Early Defibrillation

Early Advanced Care

"What is sudden cardiac death?

"Sudden cardiac death is death resulting from an abrupt loss of heart function (cardiac arrest). The victim may or may not have diagnosed heart disease. The time and mode of death are unexpected. It occurs within minutes after symptoms appear."

"Can the cardiac arrest that causes sudden death be reversed?

"Brain death and permanent death start to occur in just four to six minutes after someone experiences cardiac arrest. Cardiac arrest is reversible in most victims if it's treated within a few minutes with an electric shock to the heart to restore a normal heartbeat. This process is called defibrillation. A victim's chances of survival are reduced by 7 to 10 percent with every minute that passes without defibrillation. Few attempts at resuscitation succeed after 10 minutes. If someone becomes unconscious, call 9-1-1 immediately. They may be suffering from sudden cardiac arrest."

Sudden cardiac arrest has garnered quite a few newspaper headlines because it so often happens on the athletic field -- everyone knows the stories of seemingly healthy runners, football and basketball players and other young jocks who suddenly collapse.

Physicians in the National Athletic Trainers' Association in 2001 produced a paper, "Sudden Cardiac Arrest in Athletes."

Among their observatsions:

"The effective treatment of an athlete experiencing sudden cardiac arrest depends on a sequence of responses by well-prepared providers, so that the steps, when linked together, form a "chain of survival" for the successful management of sudden cardiac arrest.

"The chain of survival includes the following: (1) prompt emergency medical system (EMS) activation; (2) early cardiopulmonary resuscitation (CPR) by a first or target responder (less than 2 minutes); (3) early defibrillation (2 to 4 minutes); (4) early advanced life support (less than 8 minutes); and (5) late advanced life support.17 The first 4 links must have as short a time delay as possible to significantly increase survival rates.

"The second and third links in the chain of survival are inseparable from the first. Early CPR, which is a capability of a first responder trained in BLS, can enable the heart to survive longer when it is in fibrillation....

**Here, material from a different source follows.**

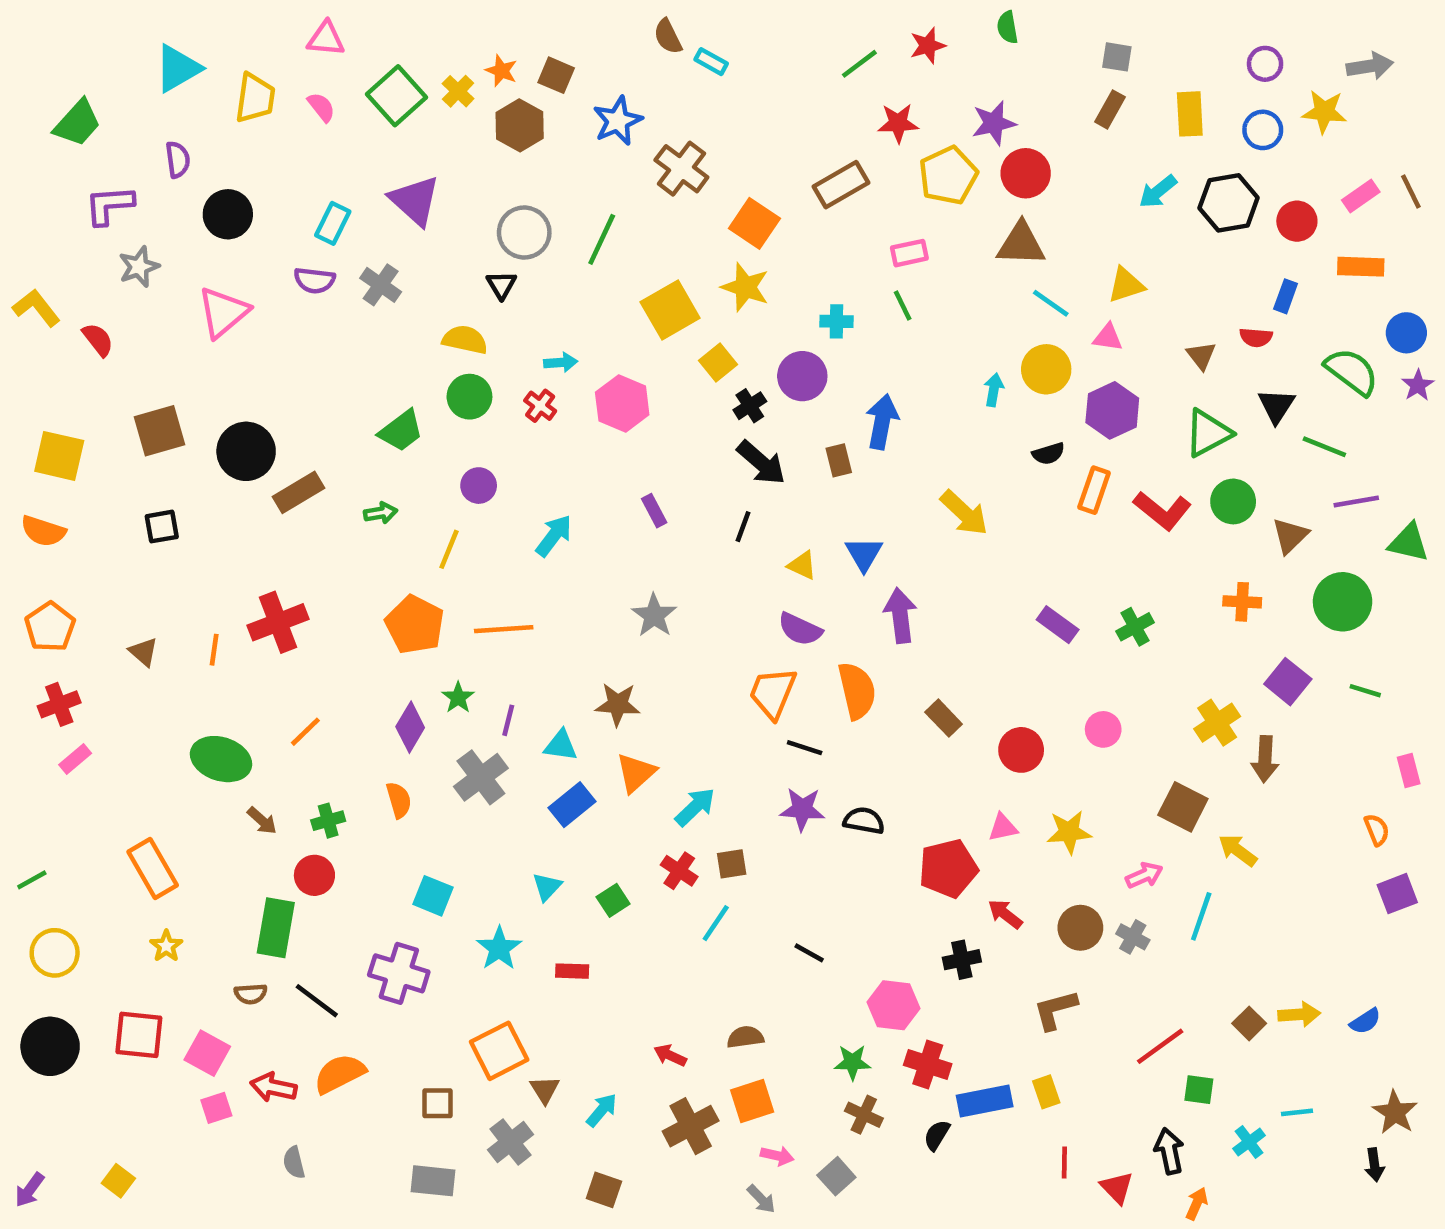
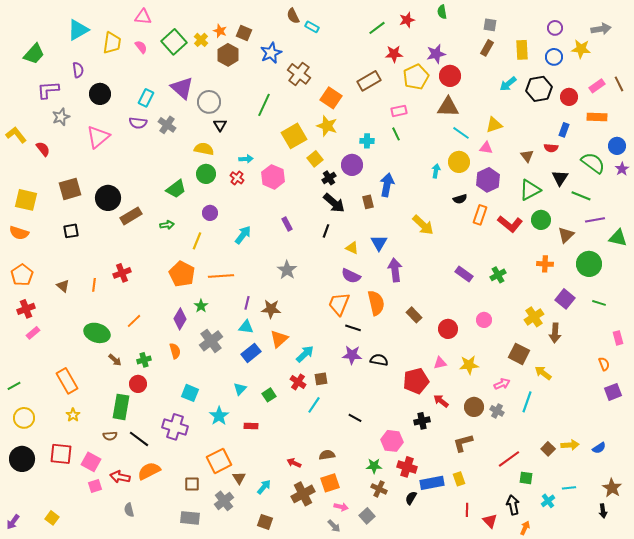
gray circle: (524, 233) -> (209, 102), moved
red cross: (278, 622) -> (122, 273), size x0.7
purple line: (508, 720) -> (247, 303), moved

"However, CPR alone cannot reinstitute the normal cardiac output or normal electric activity for a heart in ventricular fibrillation.

"The quality of CPR is important; authors of one study have suggested that when CPR is administered by bystanders, it is administered effectively less than half the time. However, at best, CPR delivers 60 to 80 mm Hg of pressure to the heart, only generating approximately 30% of the cardiac output.1,17 As a consequence of these factors, the American Heart Association has included early defibrillation training as a necessary addition to CPR in BLS certification."

The Star's Barbara Henry and Dennis Ryerson promised CPR training for employees after Mpozi died. The Gannett headquarters has defibs available for its employees -- a fact reported by the National Association of Black Journalists' Jennifer Jiggetts. So far, the Star has nothing.

Chief Deputy Coroner also reported that her office was able to locate Mpozi's medical records which showed he received treatment for "junk in the lungs" after 9/11. She said the pathologist's conclusion was that there was no connection between that and his death.

Case closed? Not hardly. This blog had documented problems that occurred in the newsroom that night, from confusion over phones and whom to call to improper directions to the paper to a blocked elevator.

The Star needs to get its act together. As somebody noted, Mpozi would have had a better chance had he collapsed at a Starbucks or a Target, where people are trained to respond and defibs are available.

Other companies take care of their workers. Not Gannett.